Si on connait St. Vincent la guitariste incroyable, la version orchestrale a fait apprécier à sa juste valeur la qualité de son interprétation. Joueuse, elle a commencé son rappel avec Candy Darling couché à plat ventre sur la scène du Wilfrid, les jambes recroquevillées. Lors de New York, elle a même poussé le jeu à descendre dans la foule, à haranguer des spectateurs et à monter sur des sièges pour chanter. À de nombreuses reprises, elle a démontré son affection pour Montréal en lançant des « Merci beaucoup » bien sentis. Et question de vous faire complètement tomber en amour avec elle, elle a lancé un « Go Habs ». Que demander de plus! Fidèle à elle-même, St. Vincent nous a tranquillement fait entrer dans son univers musical avant de nous dévoiler toutes ses couleurs.

Ruby Plume

En première partie de St.
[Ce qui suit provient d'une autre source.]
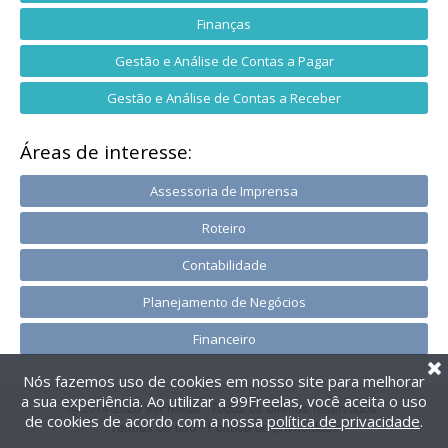
Finanças
Gestão e Análise de Contas a Pagar
Gestão e Análise de Contas a Receber
Áreas de interesse:
Assessoria de Imprensa
Roteiro
Contabilidade
Planejamento de Negócios
Financeiro
Nós fazemos uso de cookies em nosso site para melhorar
a sua experiência. Ao utilizar a 99Freelas, você aceita o uso
@2014-2026 99Freelas. Todos os direitos reservados.
de cookies de acordo com a nossa
política de privacidade
.
Termos de uso
|
Política de privacidade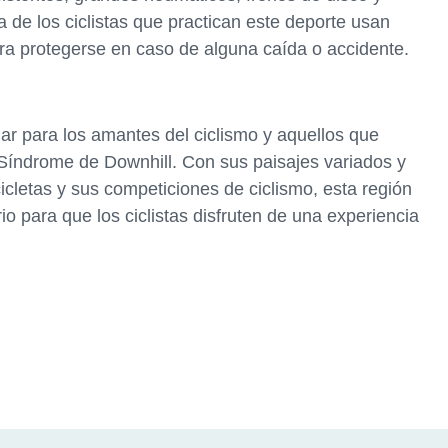
de los ciclistas que practican este deporte usan
ara protegerse en caso de alguna caída o accidente.
gar para los amantes del ciclismo y aquellos que
índrome de Downhill. Con sus paisajes variados y
cletas y sus competiciones de ciclismo, esta región
io para que los ciclistas disfruten de una experiencia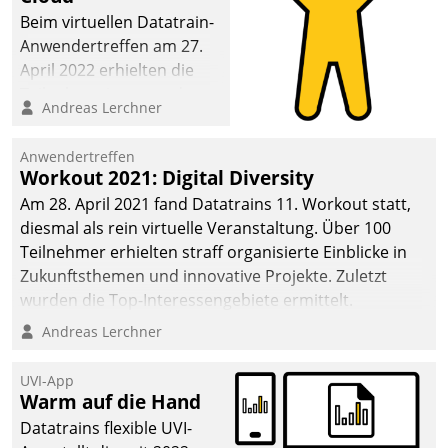
Beim virtuellen Datatrain-
Anwendertreffen am 27.
April 2022 erhielten die
Teilnehmerinnen und
Andreas Lerchner
Teilnehmer kurzweilige
Einblicke in innovative
Anwendertreffen
Cloud-Strategien und -
Workout 2021: Digital Diversity
Lösungen mit hohem
Am 28. April 2021 fand Datatrains 11. Workout statt,
Zukunftspotenzial.
diesmal als rein virtuelle Veranstaltung. Über 100
Teilnehmer erhielten straff organisierte Einblicke in
Zukunftsthemen und innovative Projekte. Zuletzt
wurden die Top-Interessengebiete ermittelt.
Andreas Lerchner
UVI-App
Warm auf die Hand
Datatrains flexible UVI-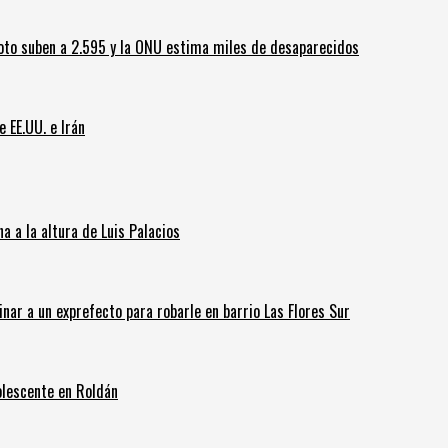
oto suben a 2.595 y la ONU estima miles de desaparecidos
e EE.UU. e Irán
 a la altura de Luis Palacios
inar a un exprefecto para robarle en barrio Las Flores Sur
olescente en Roldán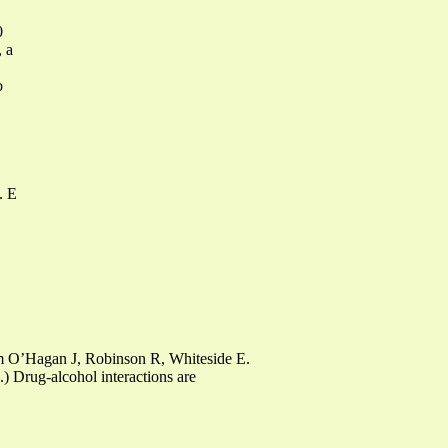
0
, a
o
. E
om O’Hagan J, Robinson R, Whiteside E.
 Drug-alcohol interactions are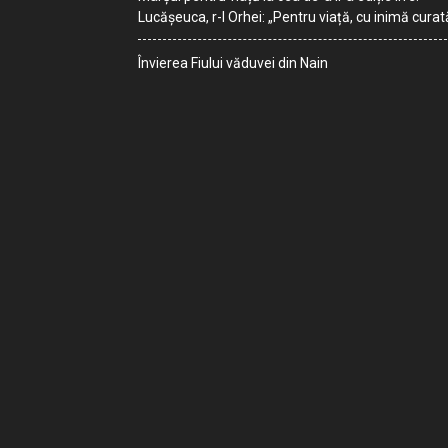
Lucășeuca, r-l Orhei: „Pentru viață, cu inimă curat
Învierea Fiului văduvei din Nain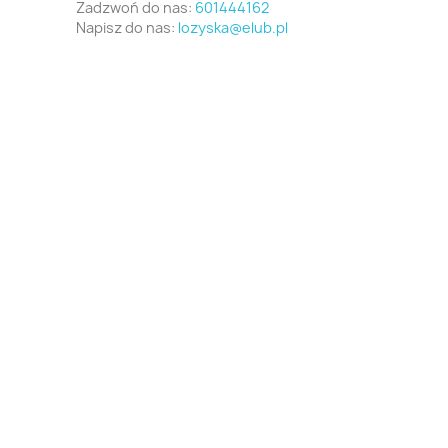
Zadzwoń do nas:
601444162
Napisz do nas:
lozyska@elub.pl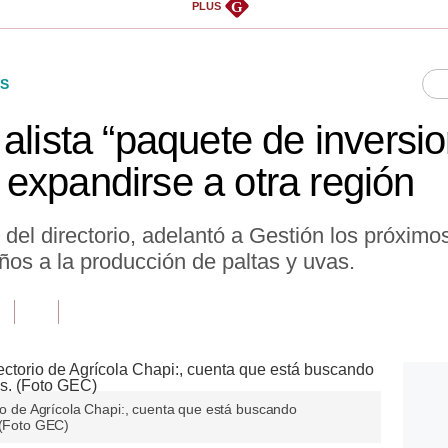
G
PLUS
S
alista “paquete de inversi
expandirse a otra región
 del directorio, adelantó a Gestión los próxim
os a la producción de paltas y uvas.
rio de Agrícola Chapi:, cuenta que está buscando
 (Foto GEC)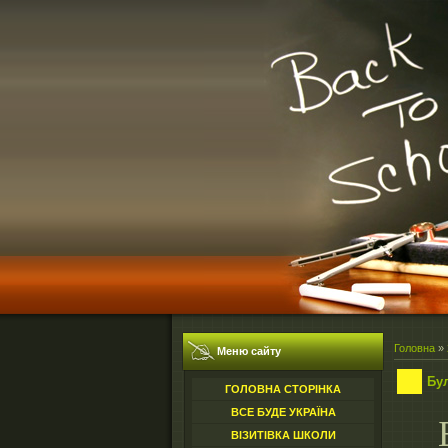
Головна
»
Меню сайту
Бул
ГОЛОВНА СТОРІНКА
ВСЕ БУДЕ УКРАЇНА
ВІЗИТІВКА ШКОЛИ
Vincent, c’est la jeune Ruby Plume qui a lancé son premier EP, Spinstress, en janvier dernier. Seule avec sa guitare, la jeune femme a offert une prestation folk honnête. Il faut le dire, elle est en début de carrière et, par moment, ça paraît, particulièrement dans sa présence scénique timide. Par contre, son doigté sur la guitare et son chant sont tout à fait convaincants. Elle fait beaucoup penser à une jeune Phoebe Bridgers, avant que ça explose. À travers ses pièces, elle a aussi livré deux reprises, une de Joni Mitchell et Ain’t Me Babe de Bob Dylan.

Une autre soirée réussie au FIJM qui a pu compter sur la collaboration de Mère Nature qui s’est faite particulièrement clémente pour ce dimanche qui ne sentait pas la fin de la fin de semaine.